TASK DETAILS
Extract all lines from the data beneath that include the word "Green".

>>

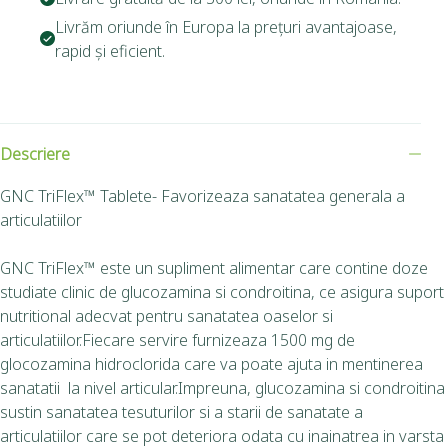
Livrăm oriunde în Europa la prețuri avantajoase,
rapid și eficient.
Descriere
GNC TriFlex™ Tablete- Favorizeaza sanatatea generala a
articulatiilor
GNC TriFlex™ este un supliment alimentar care contine doze
studiate clinic de glucozamina si condroitina, ce asigura suport
nutritional adecvat pentru sanatatea oaselor si
articulatiilor.Fiecare servire furnizeaza 1500 mg de
glocozamina hidroclorida care va poate ajuta in mentinerea
sanatatii la nivel articular.Impreuna, glucozamina si condroitina
sustin sanatatea tesuturilor si a starii de sanatate a
articulatiilor care se pot deteriora odata cu inainatrea in varsta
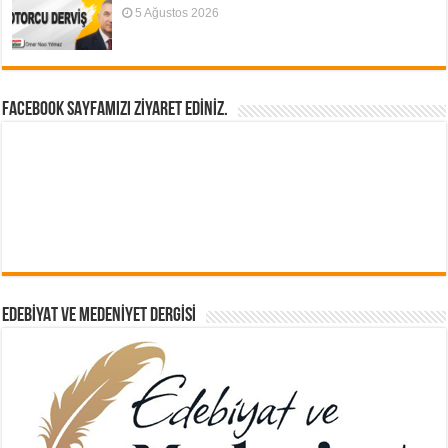
5 Ağustos 2026
FACEBOOK SAYFAMIZI ZİYARET EDİNİZ.
EDEBIYAT VE MEDENIYET DERGISI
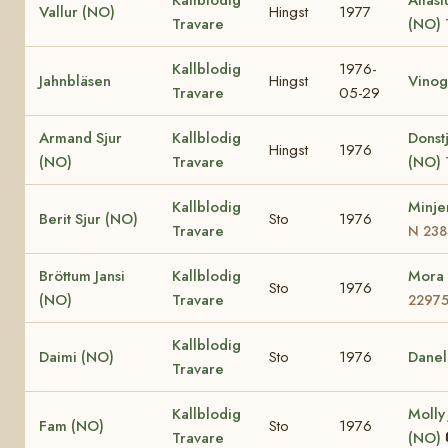
Vallur (NO)
Hingst
1977
Travare
(NO)
Kallblodig
1976-
Jahnbläsen
Hingst
Vinog
Travare
05-29
Armand Sjur
Kallblodig
Donst
Hingst
1976
(NO)
Travare
(NO)
Kallblodig
Minje
Berit Sjur (NO)
Sto
1976
Travare
N 238
Bröttum Jansi
Kallblodig
Mora
Sto
1976
(NO)
Travare
2297
Kallblodig
Daimi (NO)
Sto
1976
Danel
Travare
Kallblodig
Molly
Fam (NO)
Sto
1976
Travare
(NO)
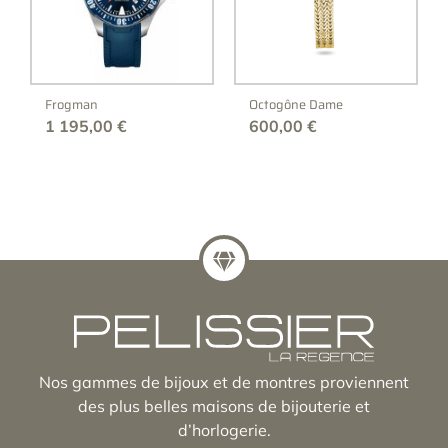
Frogman
Octogône Dame
1 195,00
€
600,00
€
Nos gammes de bijoux et de montres proviennent
des plus belles maisons de bijouterie et
d’horlogerie.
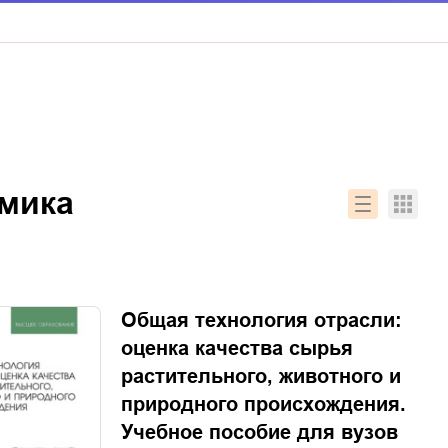
омика
Общая технология отрасли:
оценка качества сырья
растительного, животного и
природного происхождения.
Учебное пособие для вузов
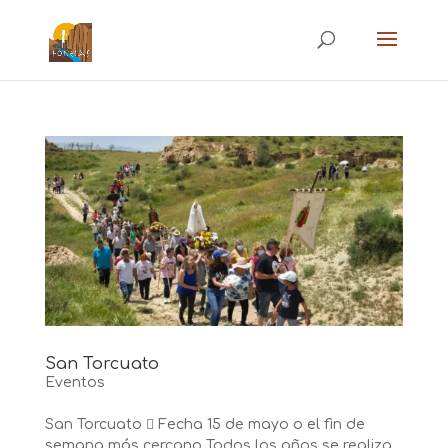
San Torcuato
Eventos
San Torcuato  Fecha 15 de mayo o el fin de
semana más cercano Todos los años se realiza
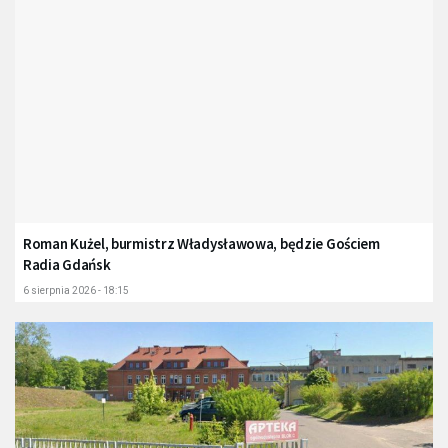
Roman Kużel, burmistrz Władysławowa, będzie Gościem
Radia Gdańsk
6 sierpnia 2026 - 18:15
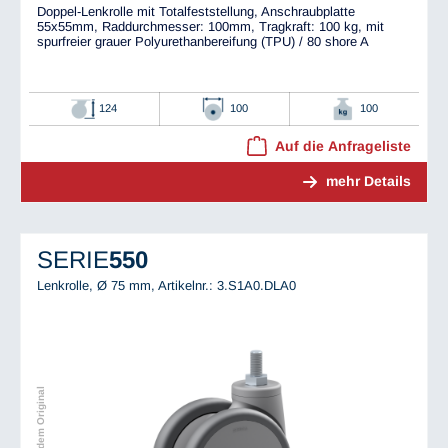
Doppel-Lenkrolle mit Totalfeststellung, Anschraubplatte
55x55mm, Raddurchmesser: 100mm, Tragkraft: 100 kg, mit
spurfreier grauer Polyurethanbereifung (TPU) / 80 shore A
124
100
100
Auf die Anfrageliste
mehr Details
SERIE
550
Lenkrolle, Ø 75 mm,
Artikelnr.: 3.S1A0.DLA0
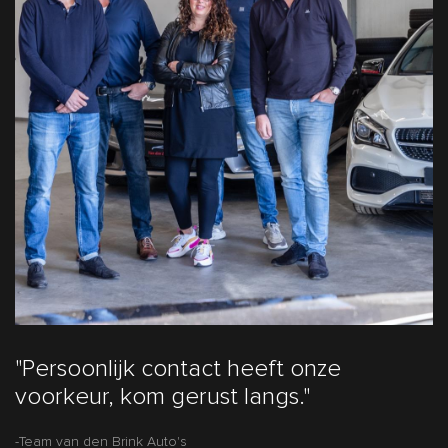
"Persoonlijk contact heeft onze
voorkeur, kom gerust langs."
-Team van den Brink Auto's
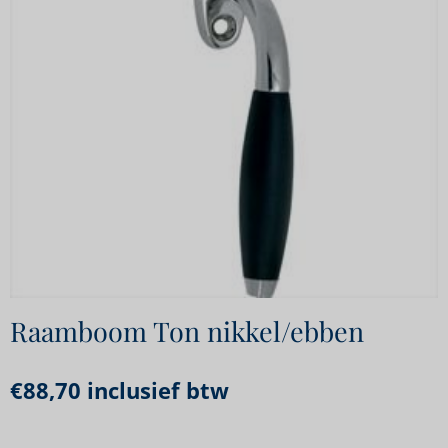
Raamboom Ton nikkel/ebben
€
88,70
inclusief btw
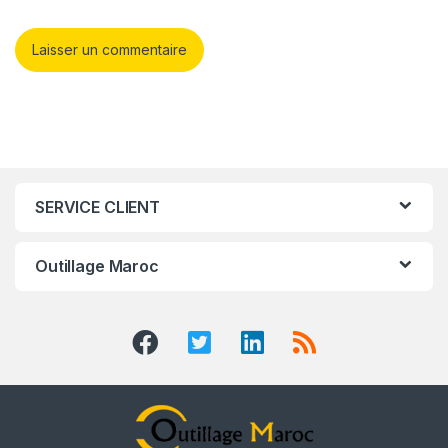
SERVICE CLIENT
Outillage Maroc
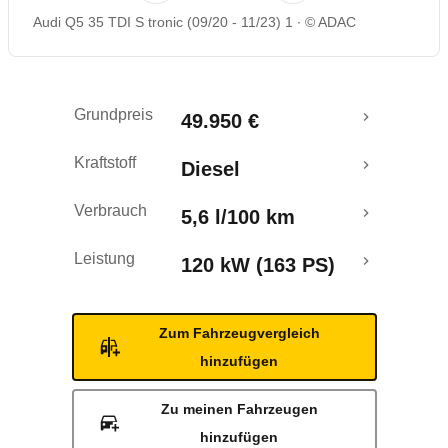
Audi Q5 35 TDI S tronic (09/20 - 11/23) 1
© ADAC
Rückrufe & Mängel
Grundpreis
49.950 €
Kraftstoff
Diesel
Verbrauch
5,6 l/100 km
Leistung
120 kW (163 PS)
Zum Fahrzeugvergleich
hinzufügen
Zu meinen Fahrzeugen
hinzufügen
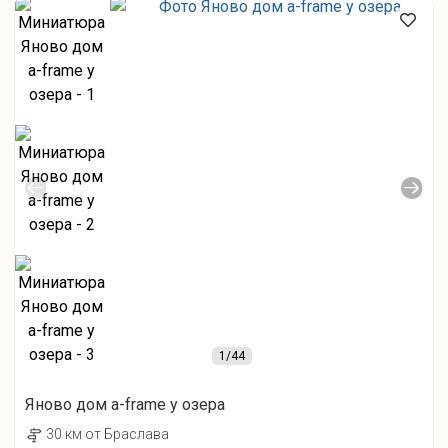
1
/44
Яново дом а-frame у озера
30 км от Браслава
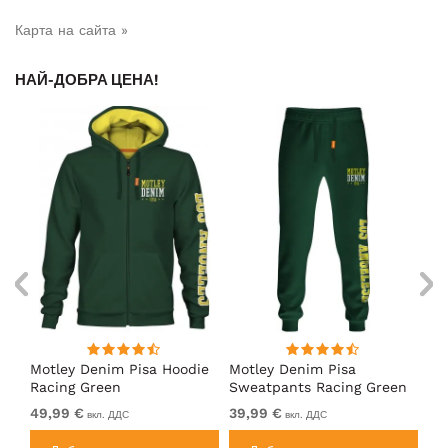
Карта на сайта »
НАЙ-ДОБРА ЦЕНА!
Motley Denim Pisa Hoodie
Motley Denim Pisa
Mo
Racing Green
Sweatpants Racing Green
Ho
49,99 €
39,99 €
49
вкл. ДДС
вкл. ДДС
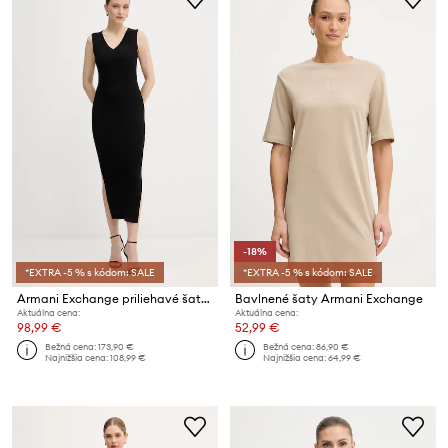
-18%
*EXTRA -5 % s kódom: SALE
*EXTRA -5 % s kódom: SALE
Armani Exchange priliehavé šaty z viskózy
Bavlnené šaty Armani Exchange
Aktuálna cena:
Aktuálna cena:
98,99 €
52,99 €
Bežná cena:
173,90 €
Bežná cena:
86,90 €
Najnižšia cena:
108,99 €
Najnižšia cena:
64,99 €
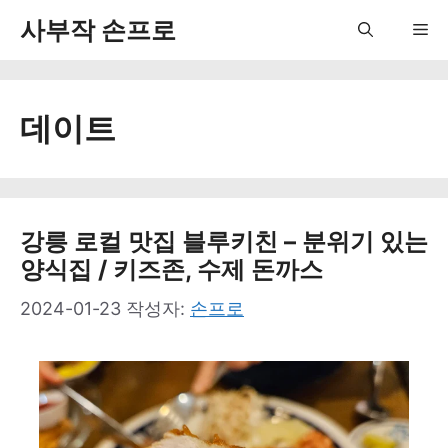
컨
사부작 손프로
Me
텐
츠
데이트
로
건
너
뛰
강릉 로컬 맛집 블루키친 – 분위기 있는
양식집 / 키즈존, 수제 돈까스
기
2024-01-23
작성자:
손프로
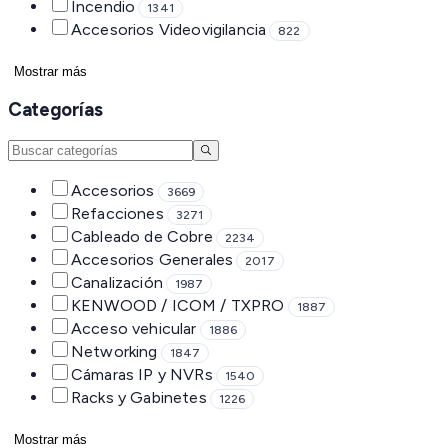
Incendio
1341
Accesorios Videovigilancia
822
Mostrar más
Categorías
Accesorios
3669
Refacciones
3271
Cableado de Cobre
2234
Accesorios Generales
2017
Canalización
1987
KENWOOD / ICOM / TXPRO
1887
Acceso vehicular
1886
Networking
1847
Cámaras IP y NVRs
1540
Racks y Gabinetes
1226
Mostrar más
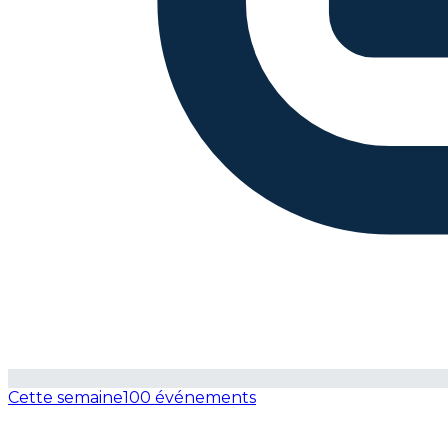
Cette semaine
100 événements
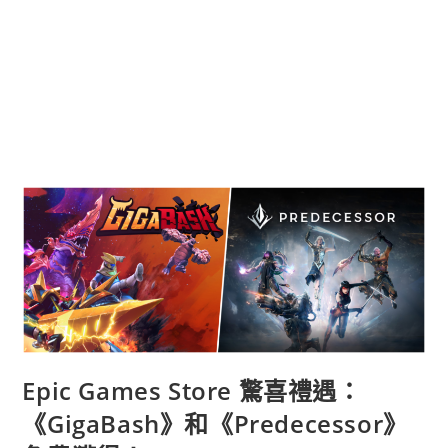
Epic Games Store 驚喜禮遇：
《GigaBash》和《Predecessor》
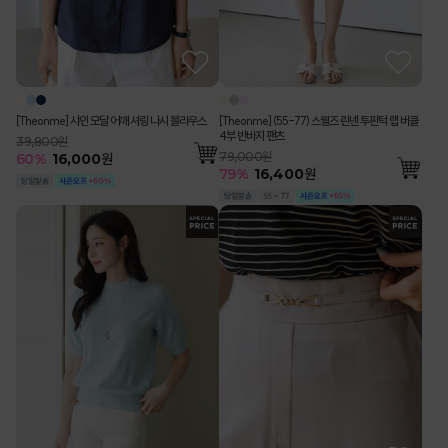
[Theonme] 샤인 모달 어깨 셔링 나시 블라우스
[Theonme] (55-77) 스웰즈 린넨 투핀턱 랩 버클
4부 반바지 팬츠
39,800원
79,000원
60
%
16,000
원
79
%
16,400
원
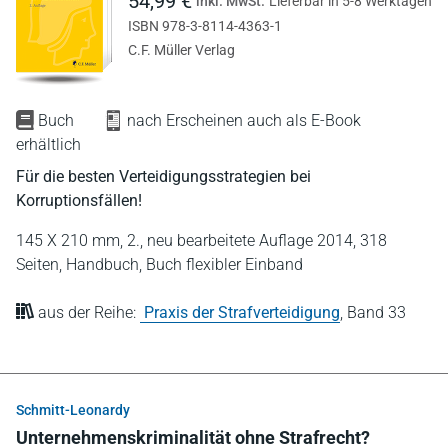
54,99 €
inkl. MwSt.
Lieferbar in 5-8 Werktagen
ISBN 978-3-8114-4363-1
C.F. Müller Verlag
Buch
nach Erscheinen auch als E-Book
erhältlich
Für die besten Verteidigungsstrategien bei
Korruptionsfällen!
145 X 210 mm,
2., neu bearbeitete Auflage 2014,
318
Seiten,
Handbuch,
Buch flexibler Einband
aus der Reihe:
Praxis der Strafverteidigung
,
Band 33
Schmitt-Leonardy
Unternehmenskriminalität ohne Strafrecht?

<<

EXERCISE ANSWER
Racing Green
Sweatpants Racing Green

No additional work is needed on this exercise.